An anti-testing movement redraws its battle lines

Jessica Bakeman
11 min readJan 10, 2018
8th Graders Taking New York State ELA Test. Photo by: Education Images/UIG via Getty Images

During the late years of the Obama administration, parents in New York State built a standardized-testing boycott that shook the education bureaucracy and inspired similar “opt out” movements nationwide.

New York’s powerful education leaders were stunned almost three years ago when 20 percent of the state’s 1.1 million eligible students refused exams. That astonishing rate ticked up to 21 percent in 2016. The numbers translated into influence for the leaders of the protest, who wanted to reverse testing policies adopted in New York and elsewhere largely because of Obama’s Race To The Top initiative.

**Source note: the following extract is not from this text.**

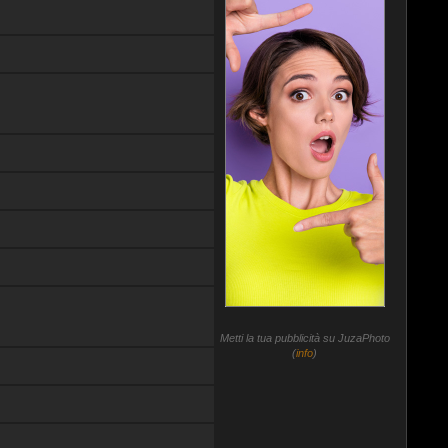
Metti la tua pubblicità su JuzaPhoto
(
info
)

“We have a seat at the table now,” said Jeanette Deutermann, a Long Island parent who became the most prominent leader of New York’s “opt out” movement. “We have access to the policymakers.”

But obtaining power and keeping it are different challenges. Now, the statewide protest has begun to stagnate almost everywhere outside its Long Island birthplace. The movement is having a bit of an existential crisis, and its leaders are searching for a way to jumpstart it.

Any regression could not only undermine the boycott’s relevance in the Empire State but also weaken the protest in…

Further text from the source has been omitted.